Raymond’s reading list: The Mythical Man-Month, The Design of Everyday Things, and Systemantics


The first two of these books are probably on everybody else's reading list, but I'm going to mention them anyway since I consider them required reading for managers and designers.

The Mythical Man-Month is over 30 years old, but the lessons contained therein are as true now as they were back in 1975, such as what is now known as Brooks' law: Adding manpower to a late software product makes it later.

I much preferred the original title for The Design of Everyday Things, namely, The Psychology of Everyday Things, but I'm told that booksellers ended up mistakenly filing the book in the psychology section. Once you've read this book, you will never look at a door the same way again. And you'll understand the inside joke when I say, "I bet it won an award."

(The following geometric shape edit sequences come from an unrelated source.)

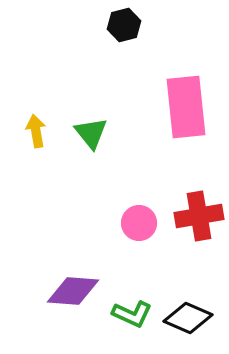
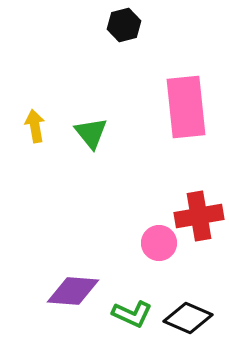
yellow arrow: moved 1 px left, 5 px up
pink circle: moved 20 px right, 20 px down
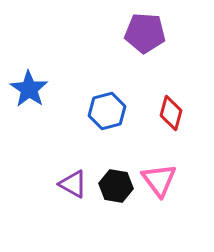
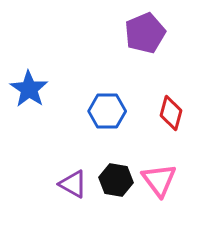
purple pentagon: rotated 27 degrees counterclockwise
blue hexagon: rotated 15 degrees clockwise
black hexagon: moved 6 px up
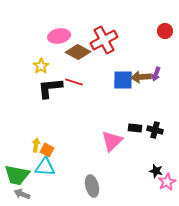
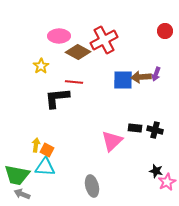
pink ellipse: rotated 10 degrees clockwise
red line: rotated 12 degrees counterclockwise
black L-shape: moved 7 px right, 10 px down
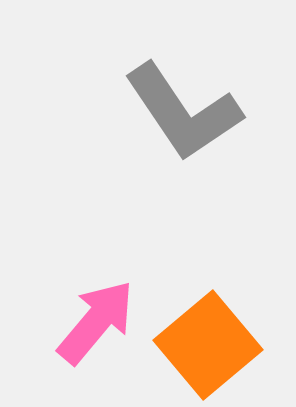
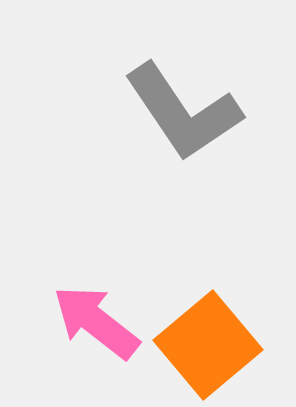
pink arrow: rotated 92 degrees counterclockwise
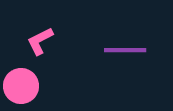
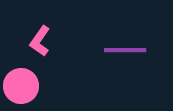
pink L-shape: rotated 28 degrees counterclockwise
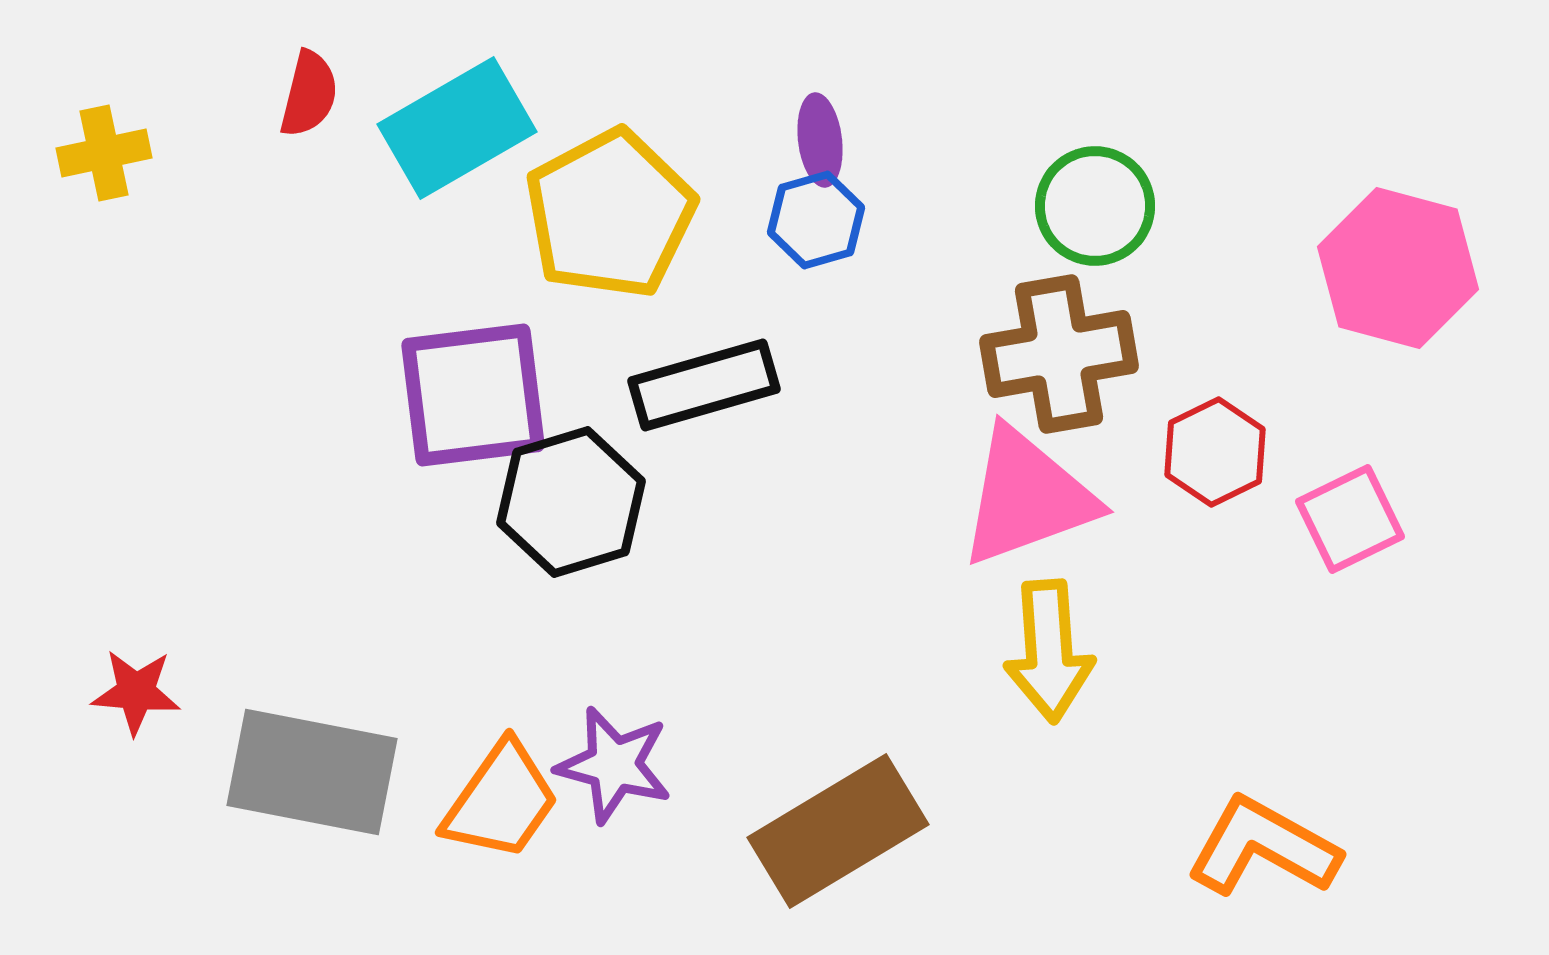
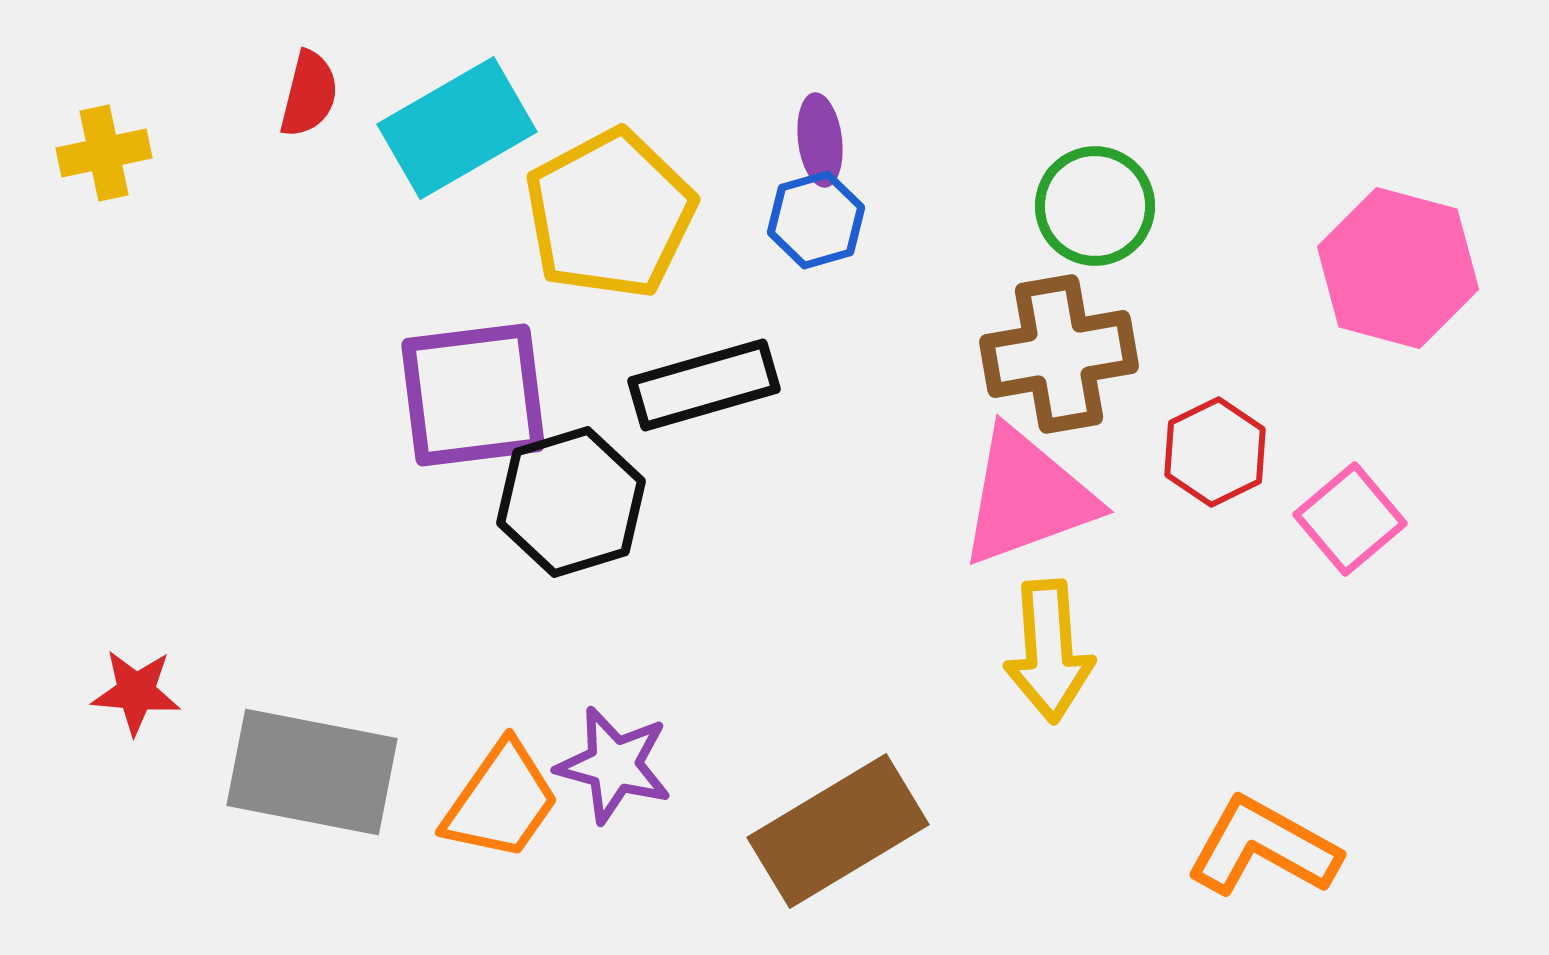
pink square: rotated 14 degrees counterclockwise
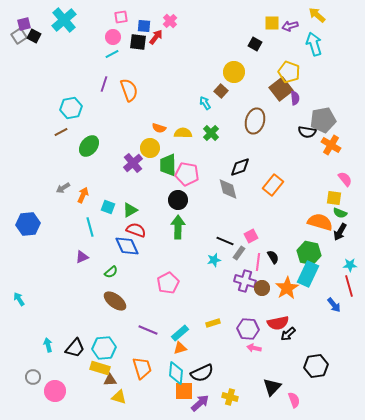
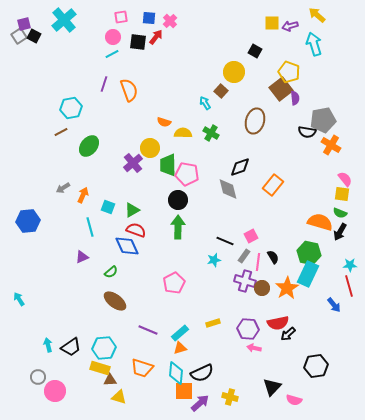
blue square at (144, 26): moved 5 px right, 8 px up
black square at (255, 44): moved 7 px down
orange semicircle at (159, 128): moved 5 px right, 6 px up
green cross at (211, 133): rotated 14 degrees counterclockwise
yellow square at (334, 198): moved 8 px right, 4 px up
green triangle at (130, 210): moved 2 px right
blue hexagon at (28, 224): moved 3 px up
gray rectangle at (239, 253): moved 5 px right, 3 px down
pink pentagon at (168, 283): moved 6 px right
black trapezoid at (75, 348): moved 4 px left, 1 px up; rotated 15 degrees clockwise
orange trapezoid at (142, 368): rotated 125 degrees clockwise
gray circle at (33, 377): moved 5 px right
pink semicircle at (294, 400): rotated 126 degrees clockwise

The third book is the less well-known Systemantics: How Systems Work and Especially How They Fail. The book was originally published in 1978, then reissued under the slightly less catchy title, Systemantics: The Underground Text of Systems Lore, and re-reissued under the completely soul-sucking title The Systems Bible. I reject all the retitling and continue to refer to the book as Systemantics.

Systemantics is very much like The Mythical Man-Month, but with a lot more attitude. The most important lessons I learned are a reinterpretation of Le Chatelier's Principle for complex systems ("Every complex system resists its proper functioning") and the Fundamental Failure-Mode Theorem ("Every complex system is operating in an error mode").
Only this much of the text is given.